Israrla bugüne kadar bağımsız kalan kıymetli yönetmenim John Sayles de “Amigo” adlı filmiyle “Yıllara Meydan Okuyanlar” bölümünde yeralıyor. Aynı bölümde, soğuk nevale fakat çok iyi yönetmen Bertrand Blier’in de son filmi var. Üstat “Le bruit des glaçons / Buz Sesi”nde, kanserin evine taşındığı bir adamın hikâyesini anlatmış, doğru söylüyorum. Peter Weir, Nikita Mikhalkov, Zhang Yimou, Stephen Frears de, Festivalin en iyi bölümlerinden biri olan “Yıllara Meydan Okuyanlar”ın yönetmenleri arasında. Ama beni asıl ilgilendiren, hemen hemen her yıl bir film yaparak gençliğini sürdüren 1908 Aralık doğumlu Portekizli yönetmen Manoel de Oliveira. Kendisine saygılarımızı sunuyoruz ve bir mucize ile daha onlarca yıl film yapmasını diliyoruz.
Ama bütün bunlar, Akbank Galaları’nın daha bir gösterim filmi nitelikli filmleri, çok sevdiğimiz NTV Belgesel Kuşağı, Mayın Tarlası, Sinema İnsan Hakları Yarışması filmleri bir yana, sadece bu yıla mahsus iki bölüm var ki, dikkatinizi çekmek isterim: “Bir Zamanlar Festival’de: SİYAD’ın Keşifleri” ile “Film Gibi 30 Yıl”. Bültende, “Bu bölümde,” diyor, “filmleri gösterilen yönetmenleri bugün çok iyi tanıyoruz. Ancak, evvel zaman içinde onlarla Emek Sineması’nın, Atlas’ın ya da Alkazar’ın koltuklarında tanışmıştık.” Gerçekten de öyle olmuştu. Hatta ben bir kısmı sayesinde, program açısından en iyi yıllardan biri olan 1984’te Pangaltı İnci koltuklarında da benzer heyecanlar yaşamıştım. İşte bu bölümde, Festival sayesinde keşfettiğimiz bir yönetmenin bir filmini yazdık.
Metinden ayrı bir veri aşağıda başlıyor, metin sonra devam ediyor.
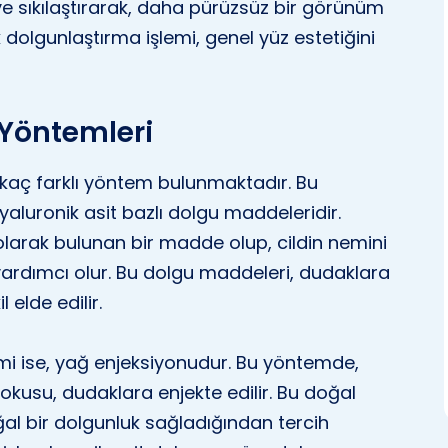
ve sıkılaştırarak, daha pürüzsüz bir görünüm
 dolgunlaştırma işlemi, genel yüz estetiğini
Yöntemleri
rkaç farklı yöntem bulunmaktadır. Bu
aluronik asit bazlı dolgu maddeleridir.
larak bulunan bir madde olup, cildin nemini
rdımcı olur. Bu dolgu maddeleri, dudaklara
 elde edilir.
mi ise, yağ enjeksiyonudur. Bu yöntemde,
okusu, dudaklara enjekte edilir. Bu doğal
al bir dolgunluk sağladığından tercih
Benim payıma, bu ilk filminin ardından peşini hiç bırakmadığım Peter Greenaway’in “The Draughtman’s Contract / Ressamın Kontratı” filmi düştü. Festivalin 30. yılının bir başka özel bölümü ise, sinemayı (en azından, belirli bir sinemayı) bu festival sayesinde keşfetmiş on dokuz yönetmenimizin en çok etkilendiği filmlerden oluşuyor. Hatta 30. yıl kitabında onların seçtikleri filmler üzerine yazdıkları, bizim değerlendirme yazılarımız ve festivalin otuz yıllık macerasının anlatıldığı söyleşiler de varmış.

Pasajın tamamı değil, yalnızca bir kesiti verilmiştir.